Tenho a sensação de que o país anda de esguelha consigo próprio, ou não fosse bem visível o modo como uma grande parte dos seus referenciais se comportam e transmitem a ideia de que anda tudo de candeias às avessas. Ora, sendo assim, nada mais podemos esperar que, por acidente, ou por suicídio, acabemos por cair no fundo do charco, que até há quem veja nele a sua própria salvação.
Com tanta gente a olhar de esguelha para tudo e para todos, é inevitável que tudo vá parando, para conforto de quem não gosta mesmo de fazer nada e, mais ainda, para quem lhe faz impressão que ainda haja alguém que queira fazer alguma coisa.
Não é possível voltar aos primórdios da civilização, em que ninguém andava de esguelha com ninguém, embora se matassem uns aos outros por dá cá aquela palha. Nesses tempos, quem não se mexesse em busca de comida, bem podia protestar de pau na mão, que não lhe restava mais que morrer à fome.
Hoje, temos civilização, temos regras e temos leis, por vezes tão complicadas, que para mais não servem, que permitir que possamos assistir a caturrices de toda a ordem, de uns senhores que andam permanentemente de esguelha com outros senhores, que também só sabem olhar de esguelha para eles.
E o pior é que já ninguém é capaz de olhar de frente para os que andam de esguelha, e ter a determinação de acabar com toda essa ‘esguelhice’ estúpida e teimosa, mas de tal maneira entranhada, que parece já fazer parte dum aparato de democracia, que eles criaram, e de que se orgulham certamente, pois dele não se demarcam um milímetro.
Todos falam muito em diálogo mas, logo que se encaram de esguelha, lá despejam o monólogo intransigente e imutável, por mais horas, dias, meses, ou anos, que passem a arranjar, ou a inventar argumentos, para que nunca decidam nada. Nem sempre são todos iguais, mas a verdade é que também não se pode ceder, sempre que se é olhado de esguelha.
O caso da eleição do Provedor de Justiça é um bom exemplo. Já perguntei a mim mesmo, quem é que mais olha de esguelha e para quem, neste caso. Quem é que quer diálogo e quem é que apenas quer conversa de faz de conta. Ou ainda, a quem é que interessa que a situação se mantenha neste impasse.
Outra singularidade política, é a palavra, sim, a palavra de uns políticos e de outros políticos, tão próximos, ou tão afastados, com olhares de frente, ou com olhares de esguelha entre eles.
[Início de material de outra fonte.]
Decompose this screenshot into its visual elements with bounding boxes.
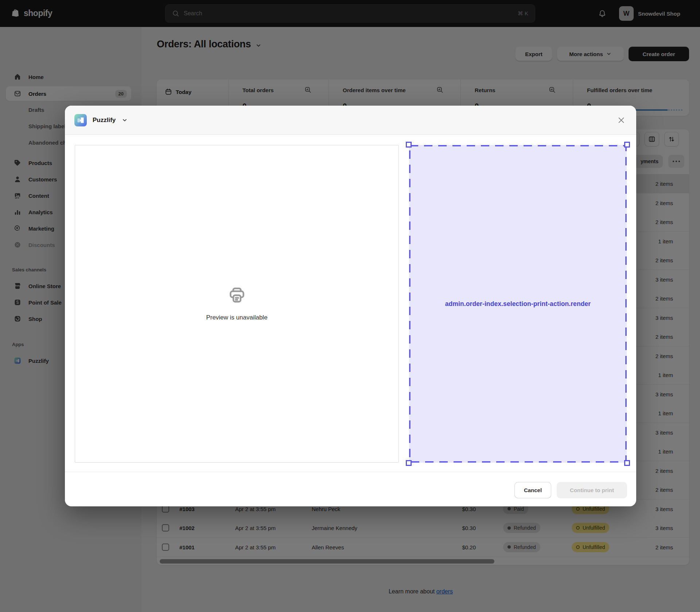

Uns põem as mãos no lume por outros, mas nunca sabemos se se queimaram ou não. Enquanto uns juram a pés juntos que estão inocentes e quase ninguém acredita, outros julgam que lhes basta afirmar que, se eles o dizem, é porque é. E, curiosamente, quase toda a gente acredita. Palavras, palavras.
De esguelha andam as conversas da campanha que agora vai terminar, sem que ninguém tenha vislumbrado o que é que eles querem, afinal, para lá do simples, lógico e interessante facto de quererem ir para o bem bom. Sobre isso nada disseram. Como já olhei de esguelha para eles, mas com muita atenção, concluí que, nas legislativas, eles vão falar sobre a Europa.
É por tudo isso que o país anda de esguelha consigo próprio.